BP's global management was aware of "significant safety problems" at the Texas City refinery and 34 other locations around the world well before last year's deadly explosion at the U.S. plant, investigators said on Monday.
/ Source: Financial Times

BP's global management was aware of "significant safety problems" at the Texas City refinery and 34 other locations around the world well before last year's deadly explosion at the U.S. plant, investigators said on Monday.

The U.S. Chemical Safety Board, an independent federal agency charged with investigating industrial chemical accidents, said internal BP documents prepared between 2002 and 2005 revealed knowledge of those problems before the March 2005 explosion killed 15 and injured 500 people in and around BP's biggest refinery. The Texas blast was the worst U.S. industrial accident in more than a decade.

The CSB report comes a week before BP's first civil trial arising from the explosion and is likely to lead the UK company to step up negotiations to settle the case, as it has most of the 1,000 or so others arising from the blast. The report will also likely be used by the federal grand jury investigating whether to bring criminal charges against BP and its executives for the Texas explosion.

BP has been under scrutiny by regulators, Congress and the U.S. Department of Justice following the explosion and closure of half of BP's Alaskan oilfield for severe corrosion. The CSB has led the investigation of the Texas City explosion.

"The CSB's investigation shows that BP's global management was aware of problems with maintenance, spending and infrastructure well before March 2005," said Carolyn Merritt, CSB chairwoman. She said BP did make some safety improvements, though the focus was on improving procedural compliance and reducing occupational injury rates, "while catastrophic safety risks remained".

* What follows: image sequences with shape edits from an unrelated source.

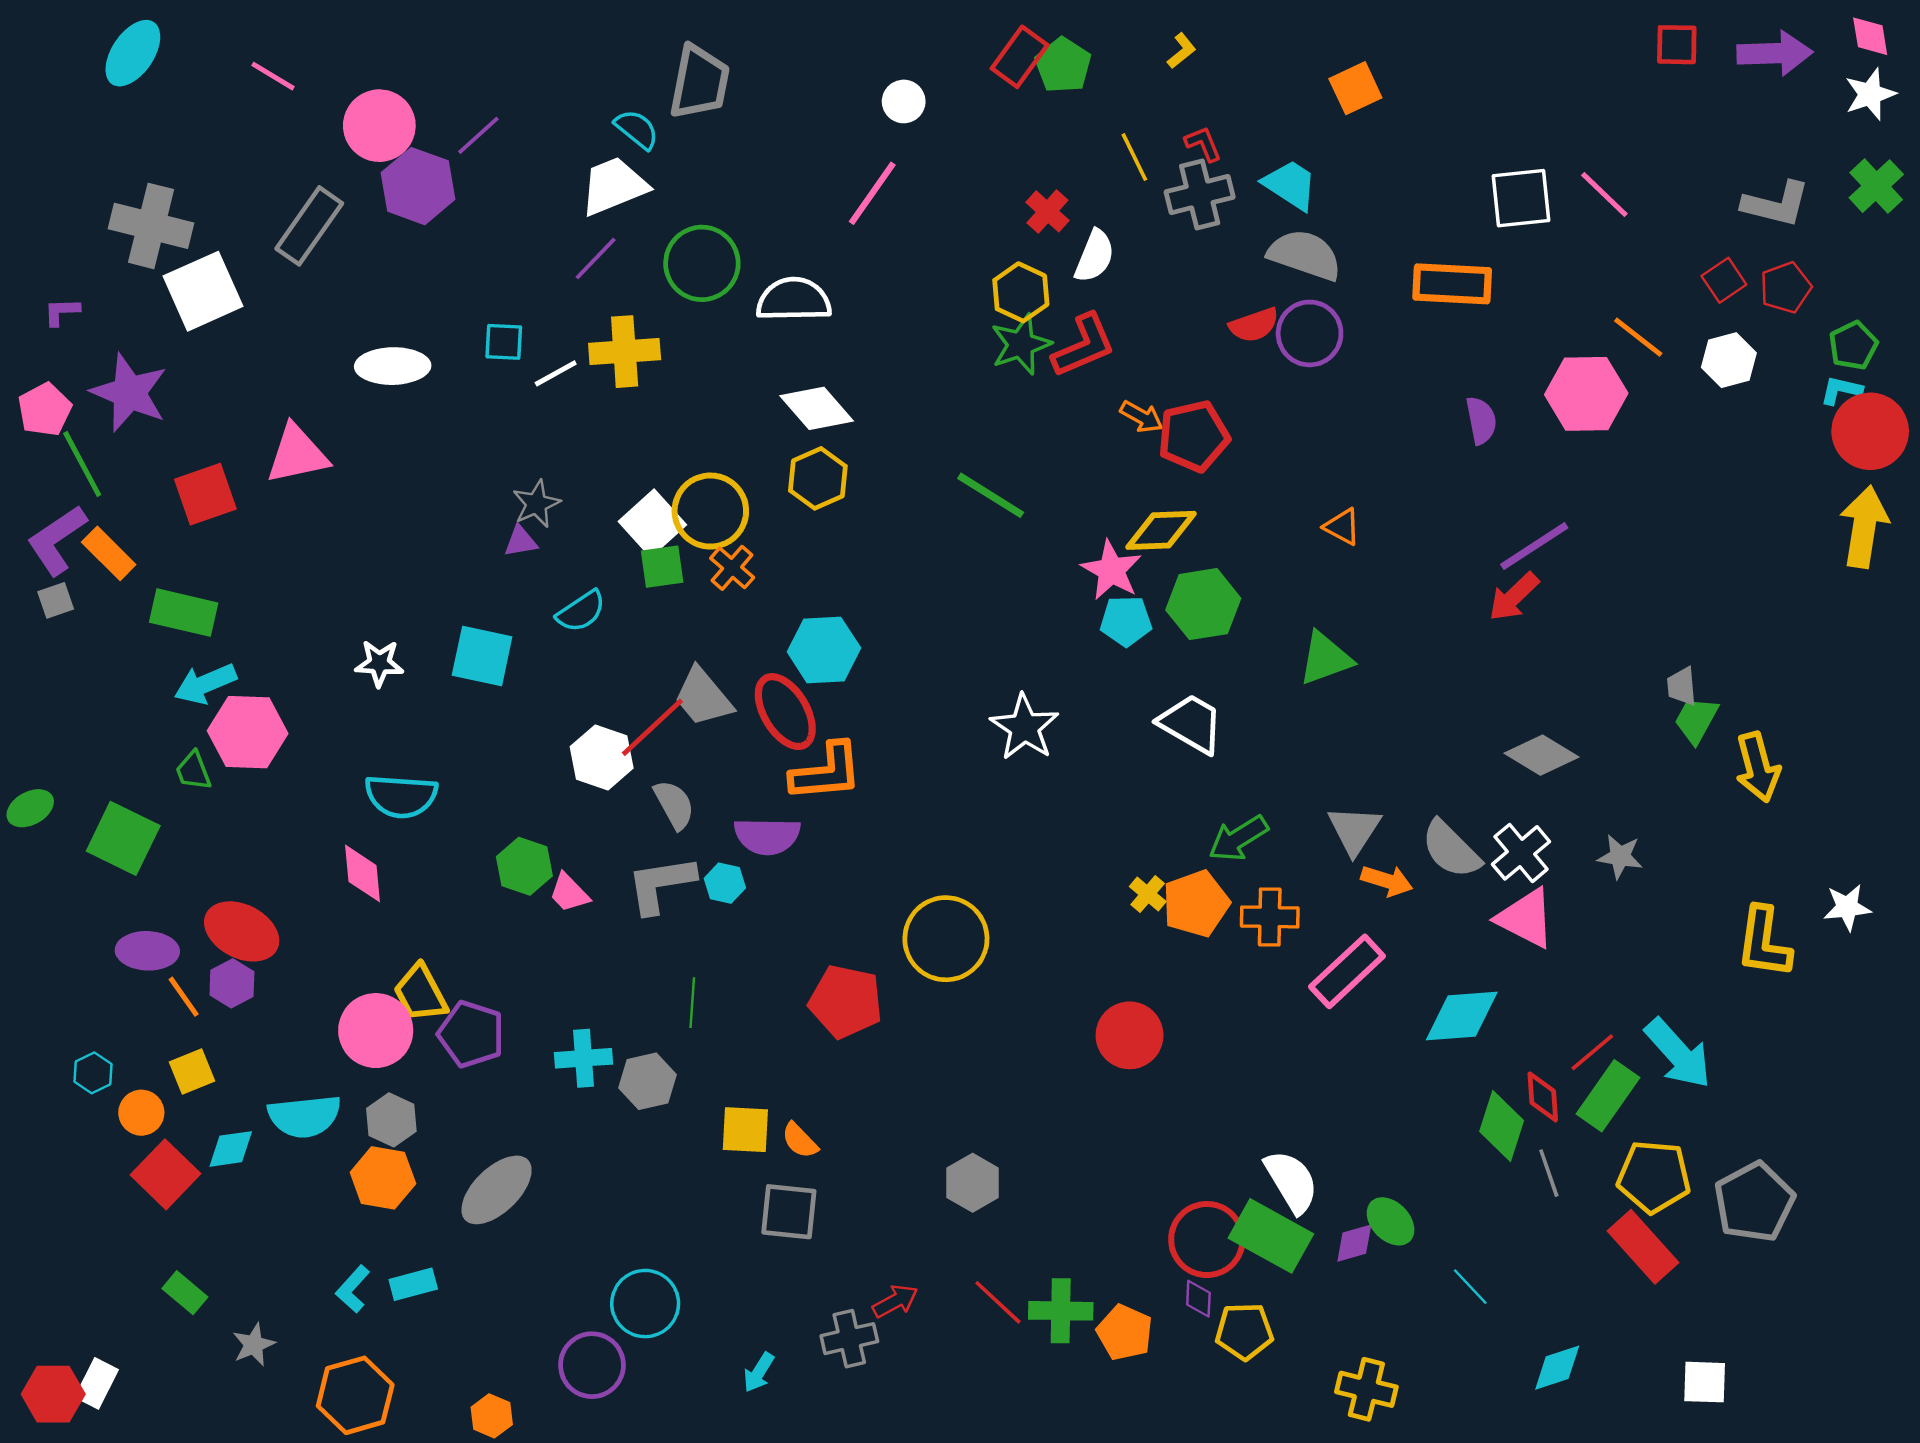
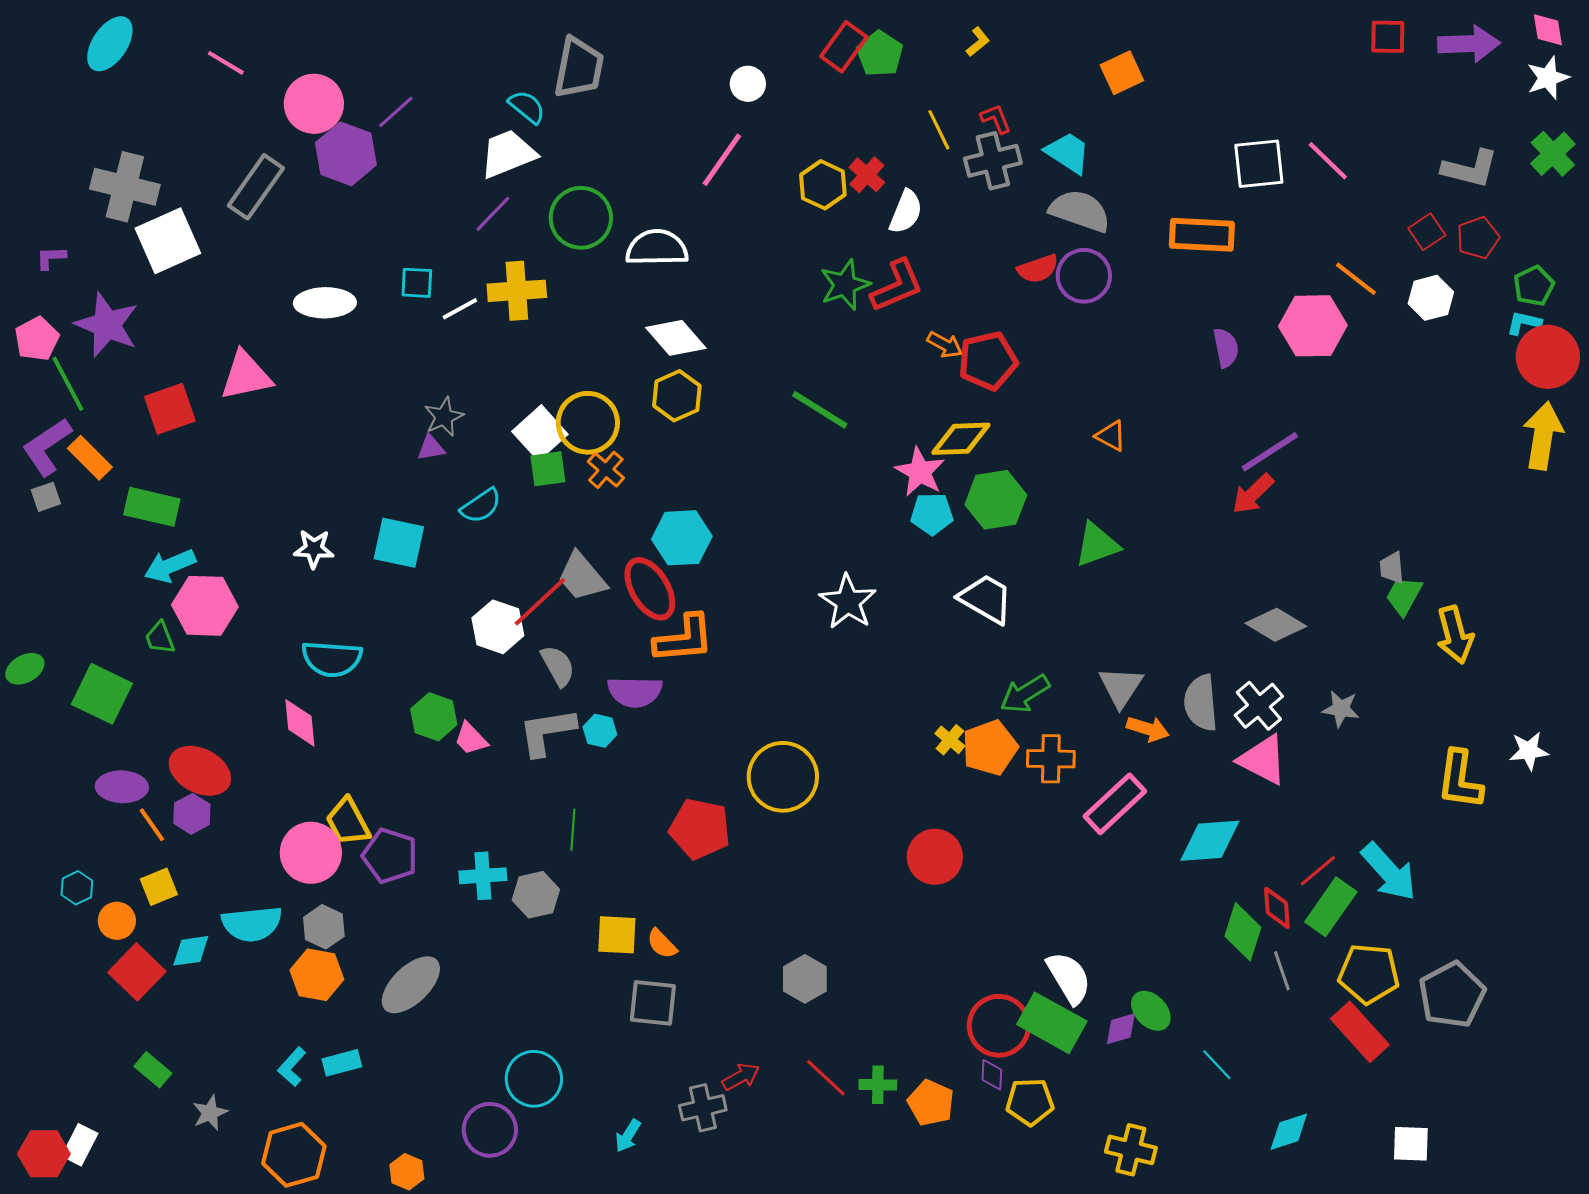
yellow hexagon: (1021, 292) -> (823, 185), moved
gray semicircle: (1451, 849) -> (1201, 703), turned 40
green cross: (1061, 1311) -> (878, 1085), size x0.7

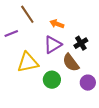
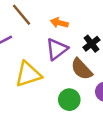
green circle: (52, 80) -> (69, 100), moved

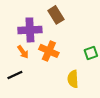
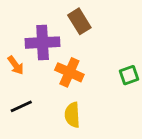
orange arrow: (23, 52) -> (16, 65), moved
yellow semicircle: (73, 79) -> (72, 115), moved

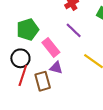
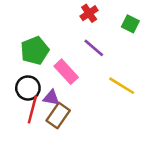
purple triangle: (56, 68) -> (51, 98), moved
brown rectangle: (43, 81) -> (58, 116), turned 54

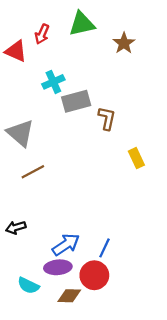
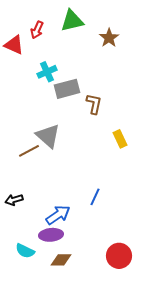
gray triangle: (20, 133) -> (48, 136), moved
blue line: (105, 248) -> (95, 197), moved
red circle: (94, 275) -> (119, 256), moved

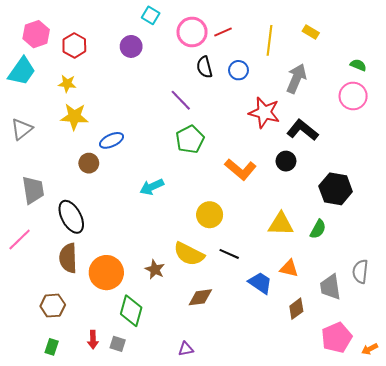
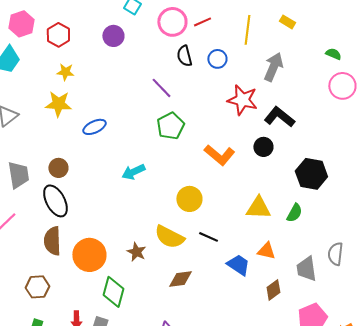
yellow star: (67, 84) -> (65, 72), moved
pink circle: (353, 96) -> (342, 86), moved
brown circle: (89, 163) -> (58, 168), moved

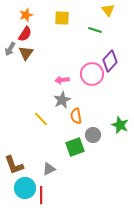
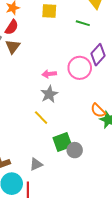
orange semicircle: (76, 116) -> (98, 110), moved, turned -35
yellow line: (41, 119) -> (41, 118), moved
gray circle: (93, 135) -> (75, 150), moved

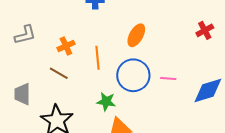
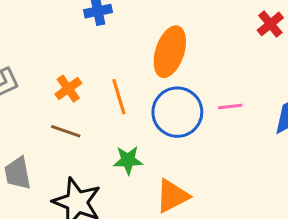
orange ellipse: (136, 35) -> (170, 52), size x1.4
green star: (106, 102) -> (128, 160), moved

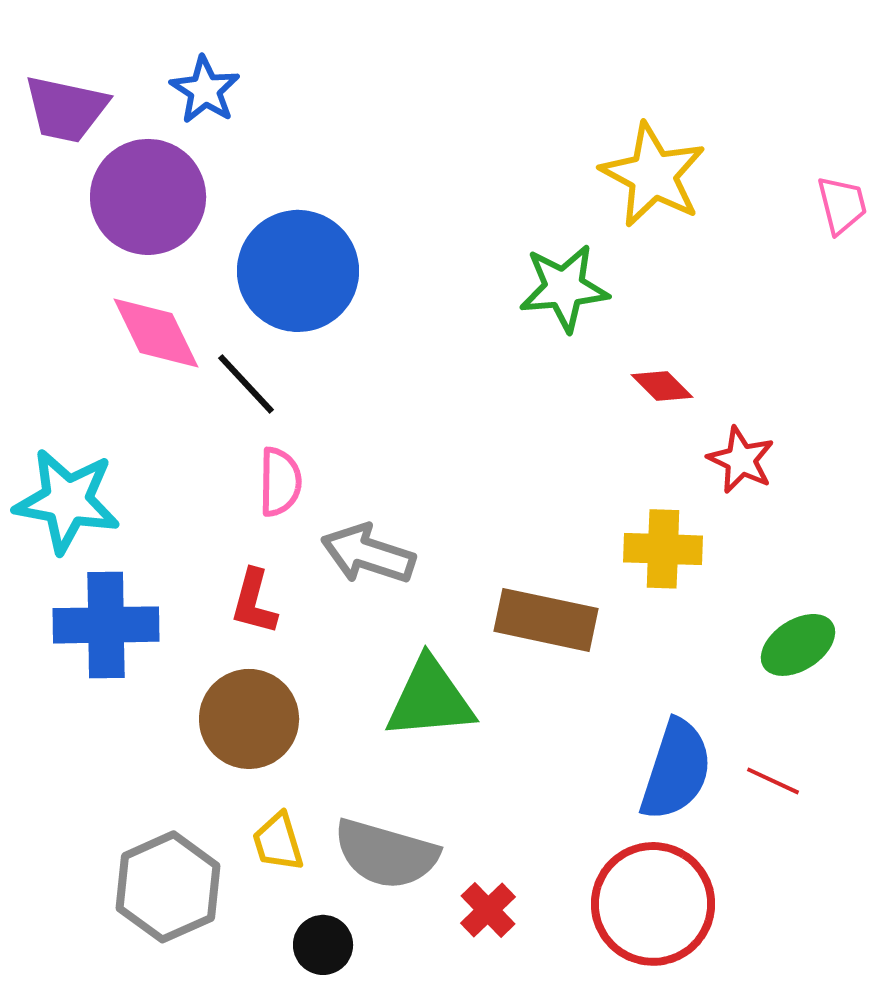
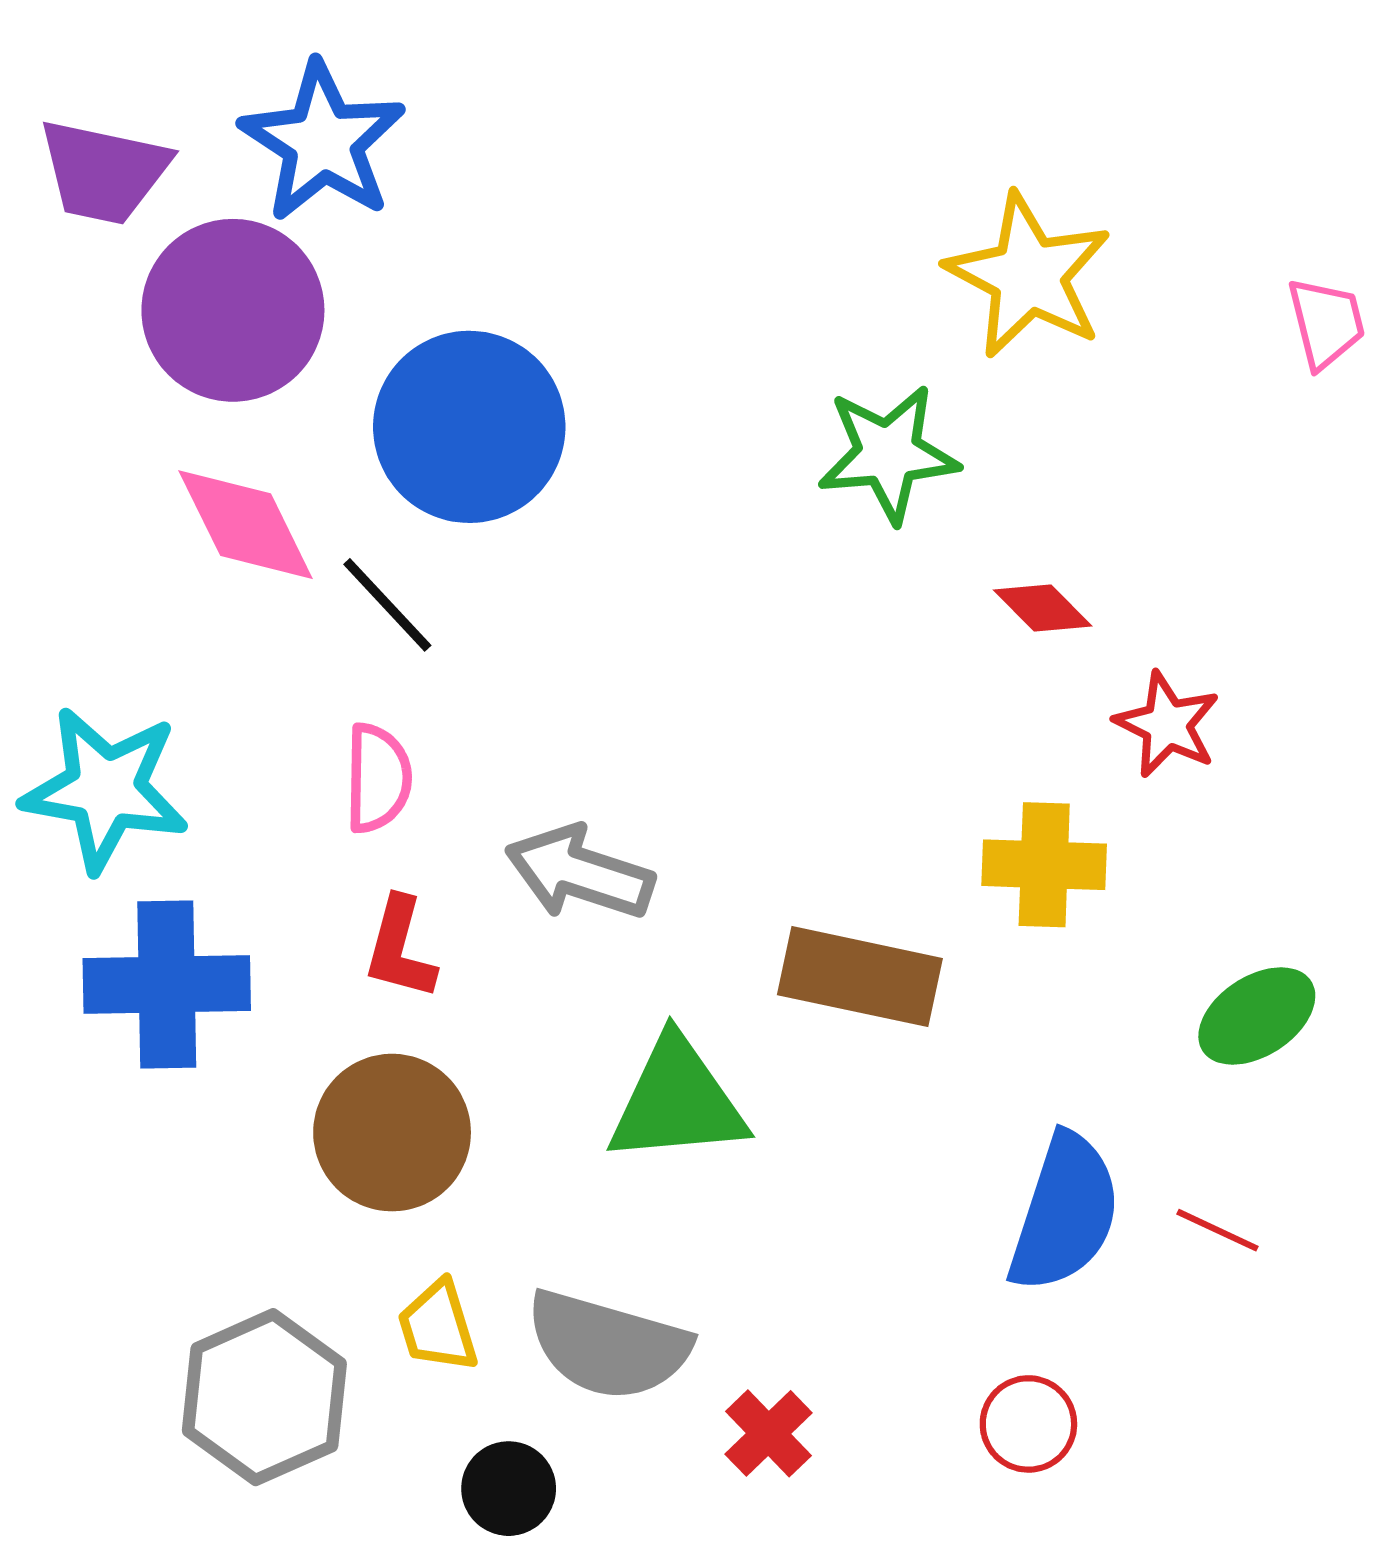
blue star: (205, 90) -> (323, 142), size x1.5
pink semicircle: (280, 482) -> (378, 778), moved
red circle: (653, 904) -> (1028, 1424), size x0.5

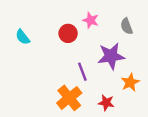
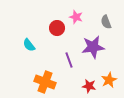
cyan semicircle: (23, 37) -> (29, 45), moved
orange star: (130, 82) -> (109, 80), moved
orange cross: (69, 98) -> (45, 82), moved, turned -30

"Unsafe and antiquated equipment designs were left in place, and unacceptable deficiencies in preventative maintenance were tolerated," Ms Merritt said.

Ms Merritt said budget cuts throughout the BP system caused a progressive deterioration of safety at the Texas City refinery, referring to the 25 per cent cut on fixed costs from 1998 to 2000.

Ronnie Chappell, BP spokesman, said: "BP agrees with CSB that the March 23, 2005 explosion and fire was a preventable tragedy. However, we do not understand the basis for some of the comments made by the CSB."

Chappell said the BP Texas City fatal accident investigation team did not identify previous budget decisions or lack of expenditure as a critical factor, or immediate cause of the accident. Indeed, he said, maintenance spending had increased 40 percent over the previous five years and was higher than the industry average per barrel of throughput.